Hope everyone had a happy and safe Fourth of July weekend. We’re back at it here at the media relations office in the Joe Craft Center. I will have a feature on Victoria Dunlap and the UK women’s basketball team in a little bit. Until then, check out a couple of football- and basketball-related links from around the Big Blue Nation:

– If you haven’t read it yet, check out the Courier-Journal’s Saturday story on former UK wide receiver Keenan Burton and his camp in Louisville, Ky. Burton, along with former Kentucky linebacker and teammate Wesley Woodyard and ex-Louisville Cardinal running back Michael Bush, hosted the “Reaching for the Stars Youth Football Camp.” The camp was completely free of charge and more than 100 more participants showed up than last year’s inaugural event.

“I’m trying to teach life lessons, and the reality of my life is I’m not going to play football forever,” Burton said. “I want them to know me as an ambassador, someone who wanted to give back, someone who just wanted to do right.”

“I refuse to make these parents pay for anything,” Burton said. “I feel like it’s important for their kids to be able to come out here and do something constructive, do something to where they can reach and touch some of the players who have been here and done something.”

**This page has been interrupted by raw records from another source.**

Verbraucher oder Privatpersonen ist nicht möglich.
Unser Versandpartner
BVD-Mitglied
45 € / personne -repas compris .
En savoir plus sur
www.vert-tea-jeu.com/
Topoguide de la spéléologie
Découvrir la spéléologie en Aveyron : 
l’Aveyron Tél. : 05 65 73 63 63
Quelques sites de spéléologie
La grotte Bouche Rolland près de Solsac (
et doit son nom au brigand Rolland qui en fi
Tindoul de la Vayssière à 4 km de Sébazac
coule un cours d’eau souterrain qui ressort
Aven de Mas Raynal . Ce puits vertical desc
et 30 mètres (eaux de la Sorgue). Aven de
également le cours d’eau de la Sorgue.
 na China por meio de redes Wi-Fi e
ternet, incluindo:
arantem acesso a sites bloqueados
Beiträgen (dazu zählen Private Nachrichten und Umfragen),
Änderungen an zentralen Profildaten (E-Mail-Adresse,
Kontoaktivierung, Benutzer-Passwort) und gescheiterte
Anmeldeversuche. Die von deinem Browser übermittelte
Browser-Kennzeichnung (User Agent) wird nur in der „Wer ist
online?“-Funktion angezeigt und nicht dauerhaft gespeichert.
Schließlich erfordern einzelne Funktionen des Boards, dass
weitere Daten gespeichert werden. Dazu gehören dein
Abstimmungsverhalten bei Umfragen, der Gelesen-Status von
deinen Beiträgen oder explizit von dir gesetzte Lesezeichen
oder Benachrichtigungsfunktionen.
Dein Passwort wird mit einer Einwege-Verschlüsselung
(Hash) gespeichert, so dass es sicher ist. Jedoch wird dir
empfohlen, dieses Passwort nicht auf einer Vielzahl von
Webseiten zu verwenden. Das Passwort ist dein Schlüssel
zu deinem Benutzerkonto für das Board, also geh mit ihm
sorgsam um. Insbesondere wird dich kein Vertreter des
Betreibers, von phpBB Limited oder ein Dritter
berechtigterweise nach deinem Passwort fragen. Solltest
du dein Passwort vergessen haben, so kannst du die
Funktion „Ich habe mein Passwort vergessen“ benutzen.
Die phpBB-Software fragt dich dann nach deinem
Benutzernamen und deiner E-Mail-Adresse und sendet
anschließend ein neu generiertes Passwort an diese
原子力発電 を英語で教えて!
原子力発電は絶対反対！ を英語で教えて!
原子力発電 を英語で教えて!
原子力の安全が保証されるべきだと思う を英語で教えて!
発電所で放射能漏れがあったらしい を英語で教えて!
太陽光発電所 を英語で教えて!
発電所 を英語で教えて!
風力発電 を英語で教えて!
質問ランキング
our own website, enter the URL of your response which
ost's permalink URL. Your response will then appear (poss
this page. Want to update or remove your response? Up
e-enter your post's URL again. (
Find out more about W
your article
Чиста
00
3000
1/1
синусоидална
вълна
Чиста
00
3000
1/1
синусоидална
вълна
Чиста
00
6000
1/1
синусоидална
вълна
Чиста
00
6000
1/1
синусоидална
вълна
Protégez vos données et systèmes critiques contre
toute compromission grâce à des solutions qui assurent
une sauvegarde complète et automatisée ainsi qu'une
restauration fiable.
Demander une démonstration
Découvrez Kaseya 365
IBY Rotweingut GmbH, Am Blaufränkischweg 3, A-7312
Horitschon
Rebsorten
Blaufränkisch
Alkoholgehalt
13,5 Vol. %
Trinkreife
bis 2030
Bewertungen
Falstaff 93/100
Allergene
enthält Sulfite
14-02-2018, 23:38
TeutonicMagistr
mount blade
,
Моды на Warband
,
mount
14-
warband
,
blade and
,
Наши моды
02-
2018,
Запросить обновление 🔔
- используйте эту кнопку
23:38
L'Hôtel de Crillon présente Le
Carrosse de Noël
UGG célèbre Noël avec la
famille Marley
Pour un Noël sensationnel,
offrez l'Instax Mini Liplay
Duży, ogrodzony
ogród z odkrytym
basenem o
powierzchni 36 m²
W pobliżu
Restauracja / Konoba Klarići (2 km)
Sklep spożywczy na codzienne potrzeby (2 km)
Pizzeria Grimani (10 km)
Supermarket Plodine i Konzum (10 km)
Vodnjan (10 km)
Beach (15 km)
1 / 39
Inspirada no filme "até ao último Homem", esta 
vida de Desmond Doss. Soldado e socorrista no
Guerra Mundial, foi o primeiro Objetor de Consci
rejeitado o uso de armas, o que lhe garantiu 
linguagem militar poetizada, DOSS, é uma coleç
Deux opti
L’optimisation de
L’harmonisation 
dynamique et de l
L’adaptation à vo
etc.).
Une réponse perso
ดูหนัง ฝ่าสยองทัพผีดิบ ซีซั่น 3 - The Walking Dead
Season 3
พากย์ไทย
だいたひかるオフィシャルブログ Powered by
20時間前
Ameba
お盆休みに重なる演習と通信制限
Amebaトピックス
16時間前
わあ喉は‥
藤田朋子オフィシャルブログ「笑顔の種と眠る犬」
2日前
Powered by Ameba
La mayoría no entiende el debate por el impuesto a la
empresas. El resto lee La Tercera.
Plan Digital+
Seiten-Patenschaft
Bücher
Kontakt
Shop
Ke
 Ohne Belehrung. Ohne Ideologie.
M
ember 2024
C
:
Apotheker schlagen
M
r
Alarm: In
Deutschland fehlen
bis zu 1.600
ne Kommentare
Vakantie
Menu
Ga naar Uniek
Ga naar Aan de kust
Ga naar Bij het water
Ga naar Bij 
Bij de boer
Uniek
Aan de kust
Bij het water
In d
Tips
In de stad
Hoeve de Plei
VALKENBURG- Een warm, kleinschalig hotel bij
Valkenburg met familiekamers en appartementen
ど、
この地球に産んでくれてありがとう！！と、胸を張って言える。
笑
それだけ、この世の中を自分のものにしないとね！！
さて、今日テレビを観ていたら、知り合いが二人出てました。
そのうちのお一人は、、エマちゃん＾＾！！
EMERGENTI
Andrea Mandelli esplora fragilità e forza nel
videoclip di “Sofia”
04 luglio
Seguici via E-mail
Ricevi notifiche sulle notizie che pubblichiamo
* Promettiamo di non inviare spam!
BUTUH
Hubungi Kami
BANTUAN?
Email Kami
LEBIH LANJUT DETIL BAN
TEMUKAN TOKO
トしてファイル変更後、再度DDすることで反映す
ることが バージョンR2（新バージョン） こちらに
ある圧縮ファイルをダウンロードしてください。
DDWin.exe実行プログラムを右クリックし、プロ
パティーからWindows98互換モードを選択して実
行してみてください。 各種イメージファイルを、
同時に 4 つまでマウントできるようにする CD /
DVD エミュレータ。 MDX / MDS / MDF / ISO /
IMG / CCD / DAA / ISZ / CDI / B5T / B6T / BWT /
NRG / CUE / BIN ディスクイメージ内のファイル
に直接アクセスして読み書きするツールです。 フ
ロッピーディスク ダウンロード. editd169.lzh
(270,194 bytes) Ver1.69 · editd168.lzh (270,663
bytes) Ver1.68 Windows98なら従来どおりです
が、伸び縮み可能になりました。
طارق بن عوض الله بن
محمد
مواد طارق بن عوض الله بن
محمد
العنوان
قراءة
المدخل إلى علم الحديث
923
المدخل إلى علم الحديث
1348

– Jason Belzer from Fox Sports ranked a list of the top 25 high-major assistant coaches in college basketball. Kentucky’s Orlando Antigua, although technically not the No. 1 assistant coach at UK, made the list at No. 16. Keep in mind, as Belzer wrote in his story, that seven of the coaches he listed in the 2009-10 rankings went on to take head coaching jobs after the 2009-10 season. Here is what Belzer had to say about Antigua:

“Antigua has followed Calipari to Kentucky after joining the most successful four-year run in basketball history at Memphis. He helped coach the Memphis Tigers to a spot in the 2009 NCAA Sweet 16. Prior to Memphis, Antigua worked at his Alma mater, Pittsburgh where he helped lead the Panthers to the NCAA Tournament in all five years on staff, including the 2004 and 2007 Sweet Sixteen.”

And here is a quote from Antigua on being recognized:

“It’s always good to get recognized for your hard work but this isn’t about me,” Antigua said. “It’s about this great university  and about our entire staff working to help promote all that is great about Kentucky as a state, as a fan base and as a university.”